So, here we are, a fresh new Hugo blog, using a ported version of the old Twenty Twelve theme for WordPress. The look and feel has been perserved as much as I could, together with most of the original contents.
The Sins of WordPress
WordPress, being the de facto choice of CMS1, is as versatile as your imagination goes. Its flexibility allows you to build everything that is a collection of pages and articles, with the help of some plugins. I love the flexibility of WordPress. I used to make a living writing plugins for WordPress.
But being feature complete comes with a lot of drawbacks. Just to name a few:
- Require a decent server to run
- Require a MySQL database (the maintenance of which is painful)

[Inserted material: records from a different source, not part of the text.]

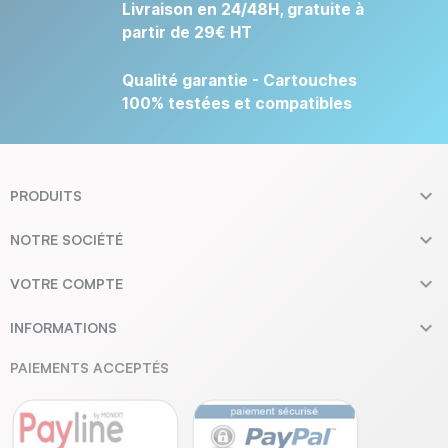
Livraison en 24/48H, gratuite à
partir de 29€ HT
Qualité garantie - Cartouches
100% testées et compatibles

PRODUITS

NOTRE SOCIÉTÉ

VOTRE COMPTE

INFORMATIONS
PAIEMENTS ACCEPTÉS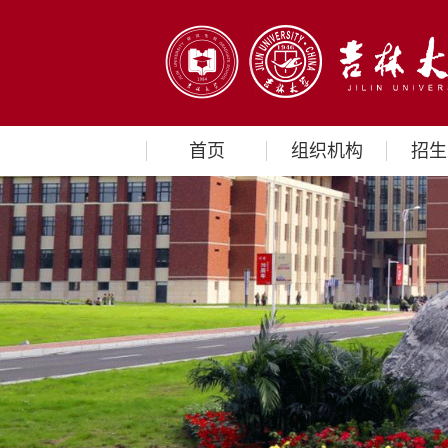
首页
组织机构
招生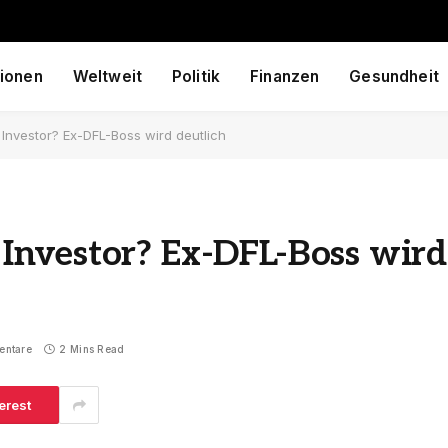
ionen
Weltweit
Politik
Finanzen
Gesundheit
nvestor? Ex-DFL-Boss wird deutlich
nvestor? Ex-DFL-Boss wird
entare
2 Mins Read
erest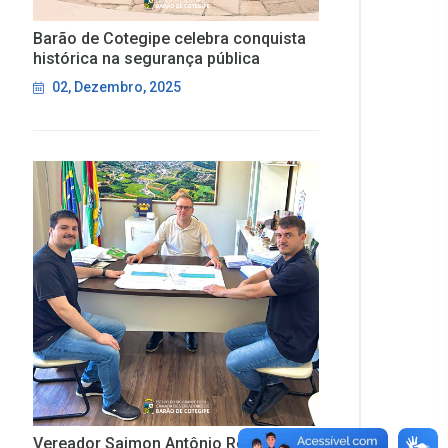
Barão de Cotegipe celebra conquista
histórica na segurança pública
02, Dezembro, 2025
Vereador Saimon Antônio Rodrigues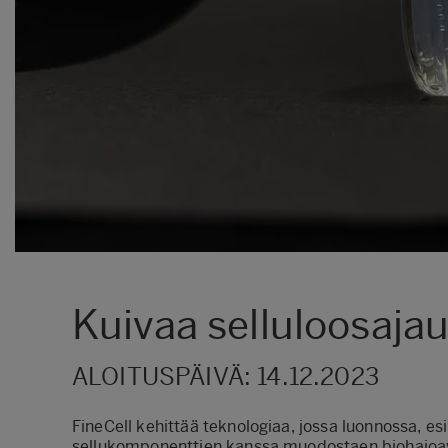
Kuivaa selluloosaja
ALOITUSPÄIVÄ: 14.12.2023
FineCell kehittää teknologiaa, jossa luonnossa, e
sellukomponenttien kanssa muodostaen biohajoava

- Require frequent upgrading and maintenance just to keep secure
- Bad performance
- The (not so useful) complexity of the editor
All these problems add up to around 10USD/month of expense, 2 man-hours of maintenance labor, plus the risk of data loss and being hacked anytime, only to run a small blog which virtually nobody cames to read, except for some spiders.

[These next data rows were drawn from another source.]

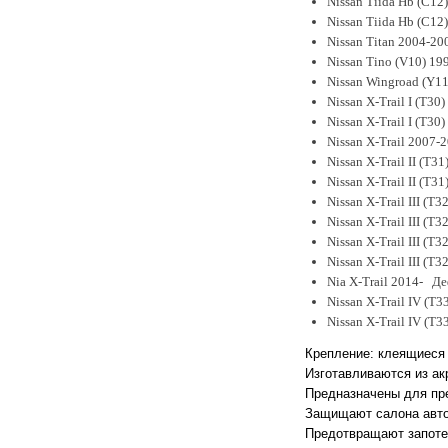
Nissan Tiida Hb (C12
Nissan Tiida Hb (C12
Nissan Titan 2004-20
Nissan Tino (V10) 19
Nissan Wingroad (Y11
Nissan X-Trail I (T3
Nissan X-Trail I (T3
Nissan X-Trail 2007-
Nissan X-Trail II (T31
Nissan X-Trail II (T3
Nissan X-Trail III (T
Nissan X-Trail III (T
Nissan X-Trail III (T
Nissan X-Trail III 
Nia X-Trail 2014- Д
Nissan X-Trail IV (T3
Nissan X-Trail IV (T
Крепление: клеящиеся 
Изготавливаются из
ак
Предназначены для пре
З
ащи
щают
салона авто
П
редотвращ
ают
запоте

At some point last year, I decided all this is too much and decided to make the change.
Cloud Immortality Basics
Cloud has been the buzz word for the whole software engineering industry of the last decade. While used everywhere, it really only means “other people’s computer”. But there are some differences between using your own computer and other people’s computer, the biggest one being the deprivation of states.
Your computer is your computer. It implies the fact that you always possess and are able to use that one computer, until something really bad happens. This gives you the illusion of being able to store everything on it with only minimal mathematical expectation of losing your data. But this assumption is, in fact, very fragile. We call this paradigm stateful.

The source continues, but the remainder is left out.